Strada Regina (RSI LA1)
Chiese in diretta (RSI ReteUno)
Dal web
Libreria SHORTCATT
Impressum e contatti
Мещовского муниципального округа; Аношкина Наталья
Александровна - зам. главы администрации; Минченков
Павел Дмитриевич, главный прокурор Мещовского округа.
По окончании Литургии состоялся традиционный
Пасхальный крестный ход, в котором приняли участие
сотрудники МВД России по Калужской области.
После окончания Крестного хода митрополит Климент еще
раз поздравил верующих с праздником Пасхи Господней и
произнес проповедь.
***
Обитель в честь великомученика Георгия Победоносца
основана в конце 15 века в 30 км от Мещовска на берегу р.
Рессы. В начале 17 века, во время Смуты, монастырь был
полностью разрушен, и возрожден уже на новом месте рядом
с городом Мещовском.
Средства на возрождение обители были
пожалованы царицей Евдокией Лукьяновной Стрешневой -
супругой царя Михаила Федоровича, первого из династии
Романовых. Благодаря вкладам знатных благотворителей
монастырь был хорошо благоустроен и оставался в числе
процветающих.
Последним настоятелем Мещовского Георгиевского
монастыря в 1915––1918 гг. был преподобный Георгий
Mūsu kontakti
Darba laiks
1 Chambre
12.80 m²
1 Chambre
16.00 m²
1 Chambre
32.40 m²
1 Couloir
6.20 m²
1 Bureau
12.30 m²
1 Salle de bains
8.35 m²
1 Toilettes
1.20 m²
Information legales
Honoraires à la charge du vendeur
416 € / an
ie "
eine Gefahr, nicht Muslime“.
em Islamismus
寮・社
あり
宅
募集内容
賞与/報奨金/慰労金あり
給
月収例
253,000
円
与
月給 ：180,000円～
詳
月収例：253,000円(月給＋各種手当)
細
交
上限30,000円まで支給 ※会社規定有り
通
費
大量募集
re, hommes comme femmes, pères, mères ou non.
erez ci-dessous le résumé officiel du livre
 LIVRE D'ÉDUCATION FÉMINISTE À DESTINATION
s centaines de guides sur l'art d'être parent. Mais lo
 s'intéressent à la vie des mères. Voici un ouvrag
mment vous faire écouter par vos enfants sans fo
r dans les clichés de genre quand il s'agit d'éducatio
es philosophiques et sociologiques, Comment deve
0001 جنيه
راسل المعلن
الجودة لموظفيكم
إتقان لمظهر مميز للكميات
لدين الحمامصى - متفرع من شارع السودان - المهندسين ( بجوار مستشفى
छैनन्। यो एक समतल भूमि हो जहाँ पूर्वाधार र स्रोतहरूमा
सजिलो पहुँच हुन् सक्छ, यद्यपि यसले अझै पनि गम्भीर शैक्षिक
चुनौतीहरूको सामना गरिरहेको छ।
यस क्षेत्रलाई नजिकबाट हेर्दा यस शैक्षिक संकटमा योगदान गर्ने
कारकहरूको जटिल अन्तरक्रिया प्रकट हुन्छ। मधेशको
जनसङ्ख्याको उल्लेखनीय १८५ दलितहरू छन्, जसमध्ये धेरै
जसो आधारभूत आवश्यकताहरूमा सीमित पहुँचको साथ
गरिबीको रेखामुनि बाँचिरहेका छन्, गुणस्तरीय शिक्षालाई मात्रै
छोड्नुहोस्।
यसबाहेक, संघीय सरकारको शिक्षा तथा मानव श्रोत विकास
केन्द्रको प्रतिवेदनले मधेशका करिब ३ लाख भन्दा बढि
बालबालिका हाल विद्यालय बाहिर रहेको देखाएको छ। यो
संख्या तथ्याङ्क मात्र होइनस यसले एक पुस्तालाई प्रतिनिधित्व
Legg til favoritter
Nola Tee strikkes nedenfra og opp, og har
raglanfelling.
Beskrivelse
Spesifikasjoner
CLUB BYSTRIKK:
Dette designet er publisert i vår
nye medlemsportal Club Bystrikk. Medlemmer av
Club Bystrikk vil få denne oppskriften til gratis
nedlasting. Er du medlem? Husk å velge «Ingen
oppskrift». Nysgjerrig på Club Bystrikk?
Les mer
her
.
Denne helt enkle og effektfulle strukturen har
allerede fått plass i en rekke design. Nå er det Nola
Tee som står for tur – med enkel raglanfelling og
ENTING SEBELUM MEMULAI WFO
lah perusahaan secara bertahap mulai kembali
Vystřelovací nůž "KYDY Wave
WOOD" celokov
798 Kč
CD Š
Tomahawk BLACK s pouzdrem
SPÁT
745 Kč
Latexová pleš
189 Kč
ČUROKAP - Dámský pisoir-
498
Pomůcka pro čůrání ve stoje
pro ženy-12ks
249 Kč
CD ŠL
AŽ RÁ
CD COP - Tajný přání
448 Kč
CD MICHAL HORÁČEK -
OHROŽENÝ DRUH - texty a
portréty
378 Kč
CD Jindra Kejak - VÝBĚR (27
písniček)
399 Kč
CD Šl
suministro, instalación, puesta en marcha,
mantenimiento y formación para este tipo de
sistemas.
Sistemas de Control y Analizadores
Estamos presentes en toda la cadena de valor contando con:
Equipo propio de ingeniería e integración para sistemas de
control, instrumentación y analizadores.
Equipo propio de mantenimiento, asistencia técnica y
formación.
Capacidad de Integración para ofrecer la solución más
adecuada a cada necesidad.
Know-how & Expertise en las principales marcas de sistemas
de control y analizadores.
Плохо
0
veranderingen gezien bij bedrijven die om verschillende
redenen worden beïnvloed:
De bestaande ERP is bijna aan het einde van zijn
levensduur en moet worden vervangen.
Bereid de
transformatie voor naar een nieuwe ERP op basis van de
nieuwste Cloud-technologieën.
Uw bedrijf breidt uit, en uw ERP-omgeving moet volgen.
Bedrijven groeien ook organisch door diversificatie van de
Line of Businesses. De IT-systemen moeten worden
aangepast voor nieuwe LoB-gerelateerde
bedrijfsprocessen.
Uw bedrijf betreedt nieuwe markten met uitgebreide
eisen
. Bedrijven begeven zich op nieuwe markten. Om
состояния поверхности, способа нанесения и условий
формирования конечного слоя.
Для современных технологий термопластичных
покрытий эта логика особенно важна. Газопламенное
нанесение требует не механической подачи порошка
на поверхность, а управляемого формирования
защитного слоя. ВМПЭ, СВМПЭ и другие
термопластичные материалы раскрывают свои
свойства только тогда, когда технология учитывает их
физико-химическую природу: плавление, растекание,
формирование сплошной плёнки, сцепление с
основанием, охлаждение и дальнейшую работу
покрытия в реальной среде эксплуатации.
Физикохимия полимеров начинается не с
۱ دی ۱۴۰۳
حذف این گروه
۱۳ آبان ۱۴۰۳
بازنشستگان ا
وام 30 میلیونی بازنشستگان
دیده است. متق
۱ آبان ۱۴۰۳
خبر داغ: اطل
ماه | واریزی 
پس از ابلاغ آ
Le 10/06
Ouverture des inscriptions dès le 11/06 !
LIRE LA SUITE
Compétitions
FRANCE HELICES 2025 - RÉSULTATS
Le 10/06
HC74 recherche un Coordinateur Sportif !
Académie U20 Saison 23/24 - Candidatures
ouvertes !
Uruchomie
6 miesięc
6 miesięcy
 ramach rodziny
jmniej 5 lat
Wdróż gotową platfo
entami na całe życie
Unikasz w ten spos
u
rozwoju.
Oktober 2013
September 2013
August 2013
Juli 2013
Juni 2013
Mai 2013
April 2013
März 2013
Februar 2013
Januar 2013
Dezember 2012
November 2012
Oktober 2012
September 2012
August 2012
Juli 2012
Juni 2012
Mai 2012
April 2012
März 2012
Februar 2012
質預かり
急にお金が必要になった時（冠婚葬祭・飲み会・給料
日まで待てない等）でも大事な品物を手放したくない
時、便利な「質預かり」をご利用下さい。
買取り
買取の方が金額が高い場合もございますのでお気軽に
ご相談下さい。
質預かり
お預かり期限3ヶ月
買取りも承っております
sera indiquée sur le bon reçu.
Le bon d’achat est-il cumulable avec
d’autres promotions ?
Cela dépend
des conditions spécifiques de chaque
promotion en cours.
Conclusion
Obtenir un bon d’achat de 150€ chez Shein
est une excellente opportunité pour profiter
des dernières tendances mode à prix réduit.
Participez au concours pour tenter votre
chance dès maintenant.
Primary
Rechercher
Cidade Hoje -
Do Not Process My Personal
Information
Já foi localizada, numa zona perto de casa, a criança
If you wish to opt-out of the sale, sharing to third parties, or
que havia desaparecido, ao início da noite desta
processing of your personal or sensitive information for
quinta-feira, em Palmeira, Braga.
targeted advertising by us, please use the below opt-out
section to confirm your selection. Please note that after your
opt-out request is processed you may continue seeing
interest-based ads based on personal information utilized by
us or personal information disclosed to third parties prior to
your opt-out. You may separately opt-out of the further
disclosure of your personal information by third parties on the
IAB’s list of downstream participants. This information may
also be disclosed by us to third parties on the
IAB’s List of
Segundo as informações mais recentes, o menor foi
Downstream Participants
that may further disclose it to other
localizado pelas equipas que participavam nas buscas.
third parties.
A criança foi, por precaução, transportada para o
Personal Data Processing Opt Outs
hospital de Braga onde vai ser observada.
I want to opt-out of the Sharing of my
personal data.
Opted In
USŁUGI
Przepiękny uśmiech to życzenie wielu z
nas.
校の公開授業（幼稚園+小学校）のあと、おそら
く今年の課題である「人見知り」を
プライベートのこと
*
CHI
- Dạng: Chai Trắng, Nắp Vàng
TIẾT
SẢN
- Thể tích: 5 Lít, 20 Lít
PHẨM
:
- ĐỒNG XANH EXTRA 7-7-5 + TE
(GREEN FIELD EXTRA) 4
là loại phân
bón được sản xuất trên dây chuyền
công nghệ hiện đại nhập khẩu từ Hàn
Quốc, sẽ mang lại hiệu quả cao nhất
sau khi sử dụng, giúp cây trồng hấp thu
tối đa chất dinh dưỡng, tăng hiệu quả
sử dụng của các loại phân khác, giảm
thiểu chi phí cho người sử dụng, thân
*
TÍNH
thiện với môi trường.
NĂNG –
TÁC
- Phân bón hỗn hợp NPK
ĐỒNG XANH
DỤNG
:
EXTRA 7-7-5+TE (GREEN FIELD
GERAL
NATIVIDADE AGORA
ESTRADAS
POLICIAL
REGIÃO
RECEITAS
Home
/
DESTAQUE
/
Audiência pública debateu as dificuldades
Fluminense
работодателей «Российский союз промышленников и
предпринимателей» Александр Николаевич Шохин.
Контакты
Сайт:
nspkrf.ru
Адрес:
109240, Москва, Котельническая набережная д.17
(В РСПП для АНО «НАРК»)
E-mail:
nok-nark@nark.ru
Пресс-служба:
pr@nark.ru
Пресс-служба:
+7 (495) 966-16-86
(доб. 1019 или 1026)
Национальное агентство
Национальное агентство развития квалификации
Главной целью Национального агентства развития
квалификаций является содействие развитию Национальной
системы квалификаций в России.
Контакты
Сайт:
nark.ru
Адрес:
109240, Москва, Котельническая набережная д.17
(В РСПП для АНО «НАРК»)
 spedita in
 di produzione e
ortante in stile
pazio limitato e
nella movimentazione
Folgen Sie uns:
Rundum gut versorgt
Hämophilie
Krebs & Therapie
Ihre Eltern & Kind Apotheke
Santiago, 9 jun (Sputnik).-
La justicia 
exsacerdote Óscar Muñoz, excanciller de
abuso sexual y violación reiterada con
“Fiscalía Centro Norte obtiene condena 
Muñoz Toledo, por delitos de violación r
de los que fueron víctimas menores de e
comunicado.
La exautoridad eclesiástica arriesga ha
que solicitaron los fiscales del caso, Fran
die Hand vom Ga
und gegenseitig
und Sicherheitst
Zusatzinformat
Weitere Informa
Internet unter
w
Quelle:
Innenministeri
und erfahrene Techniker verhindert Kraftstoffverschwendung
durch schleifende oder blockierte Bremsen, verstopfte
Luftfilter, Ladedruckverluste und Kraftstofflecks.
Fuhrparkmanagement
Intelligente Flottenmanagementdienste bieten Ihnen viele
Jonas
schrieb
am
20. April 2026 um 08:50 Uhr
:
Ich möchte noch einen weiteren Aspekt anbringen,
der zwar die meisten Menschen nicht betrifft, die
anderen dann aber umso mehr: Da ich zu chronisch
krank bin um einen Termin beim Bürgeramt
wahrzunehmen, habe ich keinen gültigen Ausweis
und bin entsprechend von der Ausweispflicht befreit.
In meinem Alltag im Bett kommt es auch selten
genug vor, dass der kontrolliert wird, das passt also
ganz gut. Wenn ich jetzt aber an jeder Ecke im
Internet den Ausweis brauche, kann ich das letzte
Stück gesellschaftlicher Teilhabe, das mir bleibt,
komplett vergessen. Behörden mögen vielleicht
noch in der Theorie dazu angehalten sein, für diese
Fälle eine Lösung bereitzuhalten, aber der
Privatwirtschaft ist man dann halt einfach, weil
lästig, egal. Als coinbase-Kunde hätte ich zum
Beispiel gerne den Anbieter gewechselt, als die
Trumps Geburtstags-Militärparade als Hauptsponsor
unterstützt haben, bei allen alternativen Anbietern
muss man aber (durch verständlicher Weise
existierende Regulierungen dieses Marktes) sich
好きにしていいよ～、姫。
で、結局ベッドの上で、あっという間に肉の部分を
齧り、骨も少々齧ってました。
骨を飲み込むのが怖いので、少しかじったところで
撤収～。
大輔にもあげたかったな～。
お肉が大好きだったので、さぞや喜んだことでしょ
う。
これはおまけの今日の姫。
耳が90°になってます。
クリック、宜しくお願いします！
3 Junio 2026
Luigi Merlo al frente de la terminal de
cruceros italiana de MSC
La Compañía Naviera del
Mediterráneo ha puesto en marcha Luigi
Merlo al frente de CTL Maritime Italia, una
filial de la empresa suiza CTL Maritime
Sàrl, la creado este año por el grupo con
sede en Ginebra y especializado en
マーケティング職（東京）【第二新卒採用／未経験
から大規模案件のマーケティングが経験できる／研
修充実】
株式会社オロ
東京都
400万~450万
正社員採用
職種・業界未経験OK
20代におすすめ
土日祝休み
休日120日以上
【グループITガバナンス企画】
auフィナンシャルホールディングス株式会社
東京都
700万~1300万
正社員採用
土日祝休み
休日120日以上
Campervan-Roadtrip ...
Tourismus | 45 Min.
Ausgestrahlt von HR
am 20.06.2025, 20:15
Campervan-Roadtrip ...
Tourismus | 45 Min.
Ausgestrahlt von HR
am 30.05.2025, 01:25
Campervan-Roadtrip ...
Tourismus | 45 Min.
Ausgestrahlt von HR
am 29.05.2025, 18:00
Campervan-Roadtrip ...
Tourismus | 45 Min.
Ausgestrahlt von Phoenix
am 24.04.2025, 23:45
============================================================
- [The problem]
The word "pour" appears in how many lines of the data? Answer with only the number.

- [Answer space]
2